Records to use:
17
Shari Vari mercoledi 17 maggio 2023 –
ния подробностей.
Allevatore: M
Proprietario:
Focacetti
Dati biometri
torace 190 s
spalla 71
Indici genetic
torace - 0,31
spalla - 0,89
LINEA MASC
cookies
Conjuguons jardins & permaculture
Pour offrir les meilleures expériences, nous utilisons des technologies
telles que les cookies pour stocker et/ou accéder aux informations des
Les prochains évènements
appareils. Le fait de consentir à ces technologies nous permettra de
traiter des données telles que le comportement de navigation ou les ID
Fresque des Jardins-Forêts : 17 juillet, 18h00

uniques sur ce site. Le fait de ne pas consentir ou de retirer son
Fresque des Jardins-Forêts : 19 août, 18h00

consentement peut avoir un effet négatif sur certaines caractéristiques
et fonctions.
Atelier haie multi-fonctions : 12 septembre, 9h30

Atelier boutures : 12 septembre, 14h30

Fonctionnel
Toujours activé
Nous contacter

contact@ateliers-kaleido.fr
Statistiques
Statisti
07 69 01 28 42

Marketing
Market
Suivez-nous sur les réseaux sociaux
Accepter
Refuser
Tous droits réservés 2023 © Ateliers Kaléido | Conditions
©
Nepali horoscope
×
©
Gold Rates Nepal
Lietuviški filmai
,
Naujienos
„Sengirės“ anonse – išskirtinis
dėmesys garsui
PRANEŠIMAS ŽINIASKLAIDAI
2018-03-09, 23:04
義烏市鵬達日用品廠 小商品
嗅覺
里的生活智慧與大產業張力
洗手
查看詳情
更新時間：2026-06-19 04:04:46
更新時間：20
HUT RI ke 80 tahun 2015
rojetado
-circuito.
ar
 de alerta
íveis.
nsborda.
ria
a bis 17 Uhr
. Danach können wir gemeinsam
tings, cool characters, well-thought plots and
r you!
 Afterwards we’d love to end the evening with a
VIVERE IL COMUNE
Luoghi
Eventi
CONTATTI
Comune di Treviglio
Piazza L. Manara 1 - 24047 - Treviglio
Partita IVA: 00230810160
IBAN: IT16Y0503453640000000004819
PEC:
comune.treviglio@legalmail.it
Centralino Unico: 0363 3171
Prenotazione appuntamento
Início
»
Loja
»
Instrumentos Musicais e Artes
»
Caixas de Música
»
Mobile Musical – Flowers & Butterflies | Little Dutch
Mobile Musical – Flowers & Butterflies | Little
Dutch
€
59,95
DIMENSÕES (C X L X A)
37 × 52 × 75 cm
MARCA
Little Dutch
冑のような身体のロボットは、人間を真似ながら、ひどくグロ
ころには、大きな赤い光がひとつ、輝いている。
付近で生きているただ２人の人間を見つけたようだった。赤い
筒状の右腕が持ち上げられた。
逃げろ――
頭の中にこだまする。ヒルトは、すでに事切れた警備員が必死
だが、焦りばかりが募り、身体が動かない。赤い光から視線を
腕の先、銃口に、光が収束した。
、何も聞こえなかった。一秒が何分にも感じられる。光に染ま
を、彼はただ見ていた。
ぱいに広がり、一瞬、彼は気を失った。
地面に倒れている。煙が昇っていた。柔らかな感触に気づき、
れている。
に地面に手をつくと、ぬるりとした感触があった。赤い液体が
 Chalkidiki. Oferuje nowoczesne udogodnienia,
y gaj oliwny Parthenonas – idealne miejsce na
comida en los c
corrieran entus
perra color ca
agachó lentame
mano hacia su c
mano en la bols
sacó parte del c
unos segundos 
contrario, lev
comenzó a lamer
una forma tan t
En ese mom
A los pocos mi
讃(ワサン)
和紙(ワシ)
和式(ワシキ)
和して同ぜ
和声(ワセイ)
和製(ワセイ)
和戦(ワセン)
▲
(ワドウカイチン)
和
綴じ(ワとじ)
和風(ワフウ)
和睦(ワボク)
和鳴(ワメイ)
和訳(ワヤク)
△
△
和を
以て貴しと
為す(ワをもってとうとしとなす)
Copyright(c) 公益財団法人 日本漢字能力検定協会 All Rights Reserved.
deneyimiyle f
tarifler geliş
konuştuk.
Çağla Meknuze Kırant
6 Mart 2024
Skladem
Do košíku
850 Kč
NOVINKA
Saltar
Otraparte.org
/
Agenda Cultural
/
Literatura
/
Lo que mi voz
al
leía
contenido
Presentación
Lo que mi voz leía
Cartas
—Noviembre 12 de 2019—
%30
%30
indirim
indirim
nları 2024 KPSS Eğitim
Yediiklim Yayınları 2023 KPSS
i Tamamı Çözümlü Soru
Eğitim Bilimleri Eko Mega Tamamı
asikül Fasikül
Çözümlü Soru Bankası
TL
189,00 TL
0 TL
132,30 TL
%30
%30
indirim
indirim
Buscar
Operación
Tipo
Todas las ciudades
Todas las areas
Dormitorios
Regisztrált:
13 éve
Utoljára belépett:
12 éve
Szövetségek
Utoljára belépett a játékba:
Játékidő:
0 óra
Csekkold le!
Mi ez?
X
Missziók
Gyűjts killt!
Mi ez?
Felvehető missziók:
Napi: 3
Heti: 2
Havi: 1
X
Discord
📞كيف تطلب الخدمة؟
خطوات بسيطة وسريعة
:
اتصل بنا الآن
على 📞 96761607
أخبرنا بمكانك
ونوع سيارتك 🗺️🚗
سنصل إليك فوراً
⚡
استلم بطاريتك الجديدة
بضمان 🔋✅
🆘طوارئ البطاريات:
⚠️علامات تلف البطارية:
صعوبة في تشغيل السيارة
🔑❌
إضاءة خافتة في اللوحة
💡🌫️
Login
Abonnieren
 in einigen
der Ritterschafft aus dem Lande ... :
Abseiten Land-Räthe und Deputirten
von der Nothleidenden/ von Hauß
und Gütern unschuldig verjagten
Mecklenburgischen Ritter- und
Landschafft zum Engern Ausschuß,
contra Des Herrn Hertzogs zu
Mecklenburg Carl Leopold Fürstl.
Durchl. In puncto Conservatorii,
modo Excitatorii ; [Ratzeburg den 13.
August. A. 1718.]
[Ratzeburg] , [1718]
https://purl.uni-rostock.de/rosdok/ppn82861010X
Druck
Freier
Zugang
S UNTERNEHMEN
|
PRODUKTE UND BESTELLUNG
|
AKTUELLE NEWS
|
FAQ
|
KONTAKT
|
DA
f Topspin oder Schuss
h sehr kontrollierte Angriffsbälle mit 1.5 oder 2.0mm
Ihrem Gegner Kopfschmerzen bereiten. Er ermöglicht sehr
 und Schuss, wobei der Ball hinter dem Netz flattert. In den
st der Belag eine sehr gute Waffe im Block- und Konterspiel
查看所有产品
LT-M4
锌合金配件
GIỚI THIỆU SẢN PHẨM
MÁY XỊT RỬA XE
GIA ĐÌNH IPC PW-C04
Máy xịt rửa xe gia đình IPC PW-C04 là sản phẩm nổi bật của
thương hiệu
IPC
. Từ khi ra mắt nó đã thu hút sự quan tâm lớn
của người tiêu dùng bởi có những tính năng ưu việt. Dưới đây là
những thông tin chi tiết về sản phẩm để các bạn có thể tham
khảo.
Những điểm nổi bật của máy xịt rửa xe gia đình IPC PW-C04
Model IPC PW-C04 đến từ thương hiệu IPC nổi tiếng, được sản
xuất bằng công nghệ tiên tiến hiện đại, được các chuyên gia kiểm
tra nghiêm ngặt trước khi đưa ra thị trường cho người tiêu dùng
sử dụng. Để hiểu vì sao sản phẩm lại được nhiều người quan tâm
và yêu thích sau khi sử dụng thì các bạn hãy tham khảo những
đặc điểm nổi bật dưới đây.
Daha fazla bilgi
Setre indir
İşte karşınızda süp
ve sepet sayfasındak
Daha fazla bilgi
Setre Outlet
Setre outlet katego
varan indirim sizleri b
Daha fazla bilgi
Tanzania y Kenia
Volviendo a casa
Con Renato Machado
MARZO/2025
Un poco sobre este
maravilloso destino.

What is needed: Would you please return every line in the listing where "Flowers" shows up?

Written response:
Mobile Musical – Flowers & Butterflies | Little Dutch
Mobile Musical – Flowers & Butterflies | Little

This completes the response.